Al punto che un gruppo di cittadini ha organizzato sui social un servizio di trasporto gratuito mettendo a disposizione i posti disponibili nelle proprie auto. Si chiama “Bla bla car Amalfi Coast” nato di recente su Facebook per cercare di contenere l’emergenza. I collegamenti con la Divina, già di per sé molto disagevoli, sono garantiti solo attraverso il Valico di Chiunzi e la Statale 366 Agerolina, entrambe arterie fondamentali per la viabilità del territorio, ma in condizioni già abbastanza precarie.

«Non saranno sicuramente due mesi – rassicura il sindaco di Maiori Antonio Capone – ma sui tempi non c’è certezza, probabilmente nei prossimi giorni avremo un quadro più completo». Per ora sul piatto ci sono 150mila euro stanziati per i primi interventi dalla Regione Campania ma la somma, quasi certamente, non basterà per rimettere in sicurezza la zona. Un Natale pieno di difficoltà per i residenti ma anche per le attività ricettive della zona.

C’è chi come l’albergatore Salvatore Gagliano propone l’istituzione, in via eccezionale, delle vie del mare. Il vero tallone d’Achille per la Costa d’Amalfi è la mobilità, anche a causa di un’attenzione scarsa al problema rivolta dalla classe politica. «C’erano cento milioni di euro, messi a bilancio dall’allora presidente Caldoro per interventi di mobilità sostenibile e tutela del territorio in costiera, finanziati poi con fondi Fsc 2014/2020, purtroppo prossimi alla scadenza oramai – osserva il coordinatore locale di Forza Italia Fulvio Mormile – i nostri sindaci non hanno fatto altro che farsi calare dall’alto dei progetti che nulla hanno a che fare con la risoluzione del problema viabilità».

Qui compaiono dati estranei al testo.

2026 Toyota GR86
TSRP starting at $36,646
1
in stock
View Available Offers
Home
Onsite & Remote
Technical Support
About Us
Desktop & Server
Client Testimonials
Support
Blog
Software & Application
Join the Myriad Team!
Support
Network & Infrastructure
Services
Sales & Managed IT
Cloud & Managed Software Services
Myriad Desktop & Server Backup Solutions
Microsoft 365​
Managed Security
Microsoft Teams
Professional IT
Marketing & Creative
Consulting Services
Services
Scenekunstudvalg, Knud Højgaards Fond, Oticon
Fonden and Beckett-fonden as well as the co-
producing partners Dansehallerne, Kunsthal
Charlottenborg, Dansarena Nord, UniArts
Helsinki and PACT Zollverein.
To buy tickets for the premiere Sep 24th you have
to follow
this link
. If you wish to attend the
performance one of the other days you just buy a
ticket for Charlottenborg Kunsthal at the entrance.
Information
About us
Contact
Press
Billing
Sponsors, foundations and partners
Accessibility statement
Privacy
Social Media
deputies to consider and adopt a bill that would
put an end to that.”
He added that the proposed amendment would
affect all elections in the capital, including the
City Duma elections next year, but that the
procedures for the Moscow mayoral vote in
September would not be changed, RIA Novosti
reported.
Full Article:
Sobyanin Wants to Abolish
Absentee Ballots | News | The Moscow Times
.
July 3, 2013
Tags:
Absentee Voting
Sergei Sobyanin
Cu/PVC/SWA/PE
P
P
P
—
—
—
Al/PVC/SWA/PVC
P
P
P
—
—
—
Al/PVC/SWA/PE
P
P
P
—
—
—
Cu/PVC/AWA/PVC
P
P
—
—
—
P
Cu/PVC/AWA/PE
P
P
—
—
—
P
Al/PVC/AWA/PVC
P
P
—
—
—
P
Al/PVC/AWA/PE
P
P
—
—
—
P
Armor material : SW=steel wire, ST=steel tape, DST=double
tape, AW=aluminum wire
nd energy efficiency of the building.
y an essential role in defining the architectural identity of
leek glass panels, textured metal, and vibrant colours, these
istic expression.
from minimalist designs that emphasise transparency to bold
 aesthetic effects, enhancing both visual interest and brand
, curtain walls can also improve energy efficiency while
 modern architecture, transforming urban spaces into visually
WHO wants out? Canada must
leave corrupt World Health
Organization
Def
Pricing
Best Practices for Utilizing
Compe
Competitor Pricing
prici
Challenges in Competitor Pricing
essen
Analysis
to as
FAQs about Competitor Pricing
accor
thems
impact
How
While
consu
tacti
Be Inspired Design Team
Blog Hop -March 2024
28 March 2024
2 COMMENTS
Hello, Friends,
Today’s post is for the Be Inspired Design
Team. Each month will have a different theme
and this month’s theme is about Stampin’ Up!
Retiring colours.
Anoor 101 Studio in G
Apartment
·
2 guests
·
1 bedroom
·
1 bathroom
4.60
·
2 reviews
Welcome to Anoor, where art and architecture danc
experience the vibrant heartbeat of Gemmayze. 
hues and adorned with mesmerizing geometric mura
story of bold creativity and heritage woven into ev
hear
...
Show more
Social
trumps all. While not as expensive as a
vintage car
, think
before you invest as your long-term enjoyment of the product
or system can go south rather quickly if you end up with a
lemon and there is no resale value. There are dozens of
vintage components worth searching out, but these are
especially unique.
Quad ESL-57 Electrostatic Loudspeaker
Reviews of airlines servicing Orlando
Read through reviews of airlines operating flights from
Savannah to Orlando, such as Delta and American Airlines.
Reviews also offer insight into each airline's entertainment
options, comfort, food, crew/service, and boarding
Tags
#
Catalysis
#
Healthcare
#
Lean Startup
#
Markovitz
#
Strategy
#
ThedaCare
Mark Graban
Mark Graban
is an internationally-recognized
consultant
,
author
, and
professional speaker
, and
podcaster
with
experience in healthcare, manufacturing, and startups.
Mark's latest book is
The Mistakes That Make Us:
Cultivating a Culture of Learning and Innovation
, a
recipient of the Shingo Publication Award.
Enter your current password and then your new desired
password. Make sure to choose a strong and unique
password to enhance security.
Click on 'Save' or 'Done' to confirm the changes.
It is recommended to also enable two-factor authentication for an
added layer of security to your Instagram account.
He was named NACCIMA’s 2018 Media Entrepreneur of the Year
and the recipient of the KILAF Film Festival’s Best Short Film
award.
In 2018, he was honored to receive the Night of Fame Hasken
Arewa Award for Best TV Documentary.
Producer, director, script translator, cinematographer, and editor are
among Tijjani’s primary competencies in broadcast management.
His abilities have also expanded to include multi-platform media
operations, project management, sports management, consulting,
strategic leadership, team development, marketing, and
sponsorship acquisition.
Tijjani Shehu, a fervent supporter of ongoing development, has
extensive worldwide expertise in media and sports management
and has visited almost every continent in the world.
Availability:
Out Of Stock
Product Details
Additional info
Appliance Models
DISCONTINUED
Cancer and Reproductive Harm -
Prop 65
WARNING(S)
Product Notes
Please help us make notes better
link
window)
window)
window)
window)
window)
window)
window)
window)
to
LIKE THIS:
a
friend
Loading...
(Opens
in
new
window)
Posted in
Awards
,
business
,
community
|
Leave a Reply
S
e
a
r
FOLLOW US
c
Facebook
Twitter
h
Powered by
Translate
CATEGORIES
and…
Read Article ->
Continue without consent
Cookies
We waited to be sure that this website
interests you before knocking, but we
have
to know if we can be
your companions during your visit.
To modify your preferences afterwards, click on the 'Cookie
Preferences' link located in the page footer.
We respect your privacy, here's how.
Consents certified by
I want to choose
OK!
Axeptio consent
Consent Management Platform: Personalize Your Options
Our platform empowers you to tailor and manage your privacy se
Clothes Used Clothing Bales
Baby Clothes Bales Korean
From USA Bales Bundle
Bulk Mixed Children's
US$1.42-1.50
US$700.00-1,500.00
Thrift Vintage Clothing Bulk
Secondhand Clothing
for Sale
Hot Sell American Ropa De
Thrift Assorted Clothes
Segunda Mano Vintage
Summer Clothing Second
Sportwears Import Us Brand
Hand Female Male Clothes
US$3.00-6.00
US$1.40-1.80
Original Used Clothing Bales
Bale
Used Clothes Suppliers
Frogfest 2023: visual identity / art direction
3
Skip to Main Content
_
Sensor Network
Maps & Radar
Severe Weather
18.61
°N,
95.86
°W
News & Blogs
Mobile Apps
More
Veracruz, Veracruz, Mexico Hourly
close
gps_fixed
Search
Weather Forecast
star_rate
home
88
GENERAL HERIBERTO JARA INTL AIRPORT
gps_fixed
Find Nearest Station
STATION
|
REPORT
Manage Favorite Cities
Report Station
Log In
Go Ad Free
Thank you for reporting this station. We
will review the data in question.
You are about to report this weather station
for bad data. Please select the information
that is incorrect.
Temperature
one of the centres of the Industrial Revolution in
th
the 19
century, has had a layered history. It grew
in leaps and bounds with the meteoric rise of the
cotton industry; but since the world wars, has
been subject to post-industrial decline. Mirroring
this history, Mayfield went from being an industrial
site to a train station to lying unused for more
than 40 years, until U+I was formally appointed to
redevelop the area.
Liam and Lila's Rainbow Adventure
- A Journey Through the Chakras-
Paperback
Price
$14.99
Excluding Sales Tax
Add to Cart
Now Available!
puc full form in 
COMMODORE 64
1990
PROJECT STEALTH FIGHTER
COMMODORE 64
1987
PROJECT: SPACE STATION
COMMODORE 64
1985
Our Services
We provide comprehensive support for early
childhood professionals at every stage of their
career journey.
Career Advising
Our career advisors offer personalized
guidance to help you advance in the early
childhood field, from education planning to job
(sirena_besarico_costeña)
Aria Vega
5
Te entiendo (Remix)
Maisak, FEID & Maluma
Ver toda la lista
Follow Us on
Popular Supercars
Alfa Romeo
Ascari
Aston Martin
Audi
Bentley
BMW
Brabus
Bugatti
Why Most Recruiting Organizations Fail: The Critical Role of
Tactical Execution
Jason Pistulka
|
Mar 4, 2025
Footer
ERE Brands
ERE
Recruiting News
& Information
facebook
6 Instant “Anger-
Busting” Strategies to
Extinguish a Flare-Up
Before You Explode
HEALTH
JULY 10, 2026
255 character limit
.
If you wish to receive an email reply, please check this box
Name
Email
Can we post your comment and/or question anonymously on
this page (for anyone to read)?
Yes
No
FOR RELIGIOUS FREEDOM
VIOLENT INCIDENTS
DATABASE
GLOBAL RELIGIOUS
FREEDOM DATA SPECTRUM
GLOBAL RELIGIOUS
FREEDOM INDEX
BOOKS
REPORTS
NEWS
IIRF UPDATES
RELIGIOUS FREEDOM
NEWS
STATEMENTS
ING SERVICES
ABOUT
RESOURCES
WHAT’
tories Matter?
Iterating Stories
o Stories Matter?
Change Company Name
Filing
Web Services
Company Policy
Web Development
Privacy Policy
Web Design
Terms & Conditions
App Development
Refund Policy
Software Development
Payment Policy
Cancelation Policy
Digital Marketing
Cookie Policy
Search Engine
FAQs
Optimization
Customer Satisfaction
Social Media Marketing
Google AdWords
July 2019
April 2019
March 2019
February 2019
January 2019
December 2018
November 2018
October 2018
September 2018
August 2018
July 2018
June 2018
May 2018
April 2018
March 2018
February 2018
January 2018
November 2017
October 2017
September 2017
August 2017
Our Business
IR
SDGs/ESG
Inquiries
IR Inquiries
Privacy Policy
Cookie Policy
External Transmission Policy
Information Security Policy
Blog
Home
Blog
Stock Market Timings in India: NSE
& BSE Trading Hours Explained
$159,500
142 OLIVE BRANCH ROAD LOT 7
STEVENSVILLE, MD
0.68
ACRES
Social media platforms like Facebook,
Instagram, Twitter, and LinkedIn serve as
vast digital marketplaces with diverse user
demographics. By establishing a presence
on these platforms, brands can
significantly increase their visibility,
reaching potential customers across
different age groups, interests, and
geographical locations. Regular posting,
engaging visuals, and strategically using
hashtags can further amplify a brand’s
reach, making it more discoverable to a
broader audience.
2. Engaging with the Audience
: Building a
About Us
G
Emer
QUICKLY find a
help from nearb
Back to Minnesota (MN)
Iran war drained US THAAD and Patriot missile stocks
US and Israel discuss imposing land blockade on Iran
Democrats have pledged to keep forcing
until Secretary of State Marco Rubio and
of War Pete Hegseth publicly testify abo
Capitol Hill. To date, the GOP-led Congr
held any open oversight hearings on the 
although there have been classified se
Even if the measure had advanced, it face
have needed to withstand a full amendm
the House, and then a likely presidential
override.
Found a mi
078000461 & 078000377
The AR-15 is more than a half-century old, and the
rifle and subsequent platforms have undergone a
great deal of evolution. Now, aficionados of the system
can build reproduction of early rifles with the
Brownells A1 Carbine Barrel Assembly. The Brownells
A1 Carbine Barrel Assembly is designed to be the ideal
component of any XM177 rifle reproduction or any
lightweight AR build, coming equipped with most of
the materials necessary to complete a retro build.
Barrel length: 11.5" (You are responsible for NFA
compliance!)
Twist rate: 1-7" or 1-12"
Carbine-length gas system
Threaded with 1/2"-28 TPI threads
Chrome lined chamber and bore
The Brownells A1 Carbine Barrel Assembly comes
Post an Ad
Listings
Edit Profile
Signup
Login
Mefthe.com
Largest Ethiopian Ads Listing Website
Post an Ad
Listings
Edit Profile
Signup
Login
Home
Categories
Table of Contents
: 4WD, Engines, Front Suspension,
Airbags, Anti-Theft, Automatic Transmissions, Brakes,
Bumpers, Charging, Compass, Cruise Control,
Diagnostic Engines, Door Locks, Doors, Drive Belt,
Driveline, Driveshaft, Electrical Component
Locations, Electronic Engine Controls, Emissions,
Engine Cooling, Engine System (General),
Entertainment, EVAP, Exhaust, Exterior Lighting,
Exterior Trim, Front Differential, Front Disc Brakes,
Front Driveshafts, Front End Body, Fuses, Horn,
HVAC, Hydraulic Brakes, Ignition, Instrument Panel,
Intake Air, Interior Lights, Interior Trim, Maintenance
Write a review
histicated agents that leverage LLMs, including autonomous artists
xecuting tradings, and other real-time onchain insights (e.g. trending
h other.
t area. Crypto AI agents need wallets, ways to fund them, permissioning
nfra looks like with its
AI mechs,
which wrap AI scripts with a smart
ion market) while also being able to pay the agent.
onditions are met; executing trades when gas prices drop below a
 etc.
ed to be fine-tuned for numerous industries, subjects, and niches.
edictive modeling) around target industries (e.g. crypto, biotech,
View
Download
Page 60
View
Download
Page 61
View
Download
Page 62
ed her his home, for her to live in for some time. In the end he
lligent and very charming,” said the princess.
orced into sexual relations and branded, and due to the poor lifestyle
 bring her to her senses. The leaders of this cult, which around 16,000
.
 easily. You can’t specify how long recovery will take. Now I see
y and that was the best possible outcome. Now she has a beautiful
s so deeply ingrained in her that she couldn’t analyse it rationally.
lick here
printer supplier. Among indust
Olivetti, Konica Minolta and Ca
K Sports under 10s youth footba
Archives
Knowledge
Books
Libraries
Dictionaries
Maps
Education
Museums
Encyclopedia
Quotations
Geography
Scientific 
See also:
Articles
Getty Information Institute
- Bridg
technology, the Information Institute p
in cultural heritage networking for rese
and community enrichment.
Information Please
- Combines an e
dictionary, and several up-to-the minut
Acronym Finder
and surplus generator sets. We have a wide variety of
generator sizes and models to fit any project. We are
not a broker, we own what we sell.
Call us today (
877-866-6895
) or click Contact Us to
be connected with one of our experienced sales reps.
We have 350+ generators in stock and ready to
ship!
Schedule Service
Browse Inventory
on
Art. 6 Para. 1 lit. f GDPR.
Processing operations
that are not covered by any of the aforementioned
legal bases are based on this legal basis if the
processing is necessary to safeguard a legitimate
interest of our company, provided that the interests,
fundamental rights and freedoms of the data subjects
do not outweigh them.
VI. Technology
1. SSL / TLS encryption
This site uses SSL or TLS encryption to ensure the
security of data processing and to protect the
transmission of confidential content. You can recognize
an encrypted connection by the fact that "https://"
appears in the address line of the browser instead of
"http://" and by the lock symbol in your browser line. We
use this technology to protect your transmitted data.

La frana che rischia di lasciare la Costiera in ginocchio per settimane ha solleticato anche l’attenzione di due esponenti politici dell’opposizione di centrodestra: l’europarlamentare della Lega Lucia Vuolo ed il Questore della Camera Edmondo Cirielli, che hanno evidenziato l’esigenza di un risanamento strutturale di un’area tanto importante per il sistema Paese e per la sua visibilità a livello internazionale quanto vulnerabile sotto il profilo idrogeologico. «Stiamo parlando di una delle strade più importanti del mondo che durante tutti i mesi dell’anno è frequentata da migliaia e migliaia di turisti europei ed extraeuropei – ha affermato Edmondo Cirielli, che ha promesso la presentazione di un’interrogazione parlamentare al ministro delle Infrastrutture Paola De Micheli ed al numero uno del dicastero dell’ambiente Sergio Costa – Si rischia una figuraccia internazionale senza precedenti: il Governo non può restare a guardare».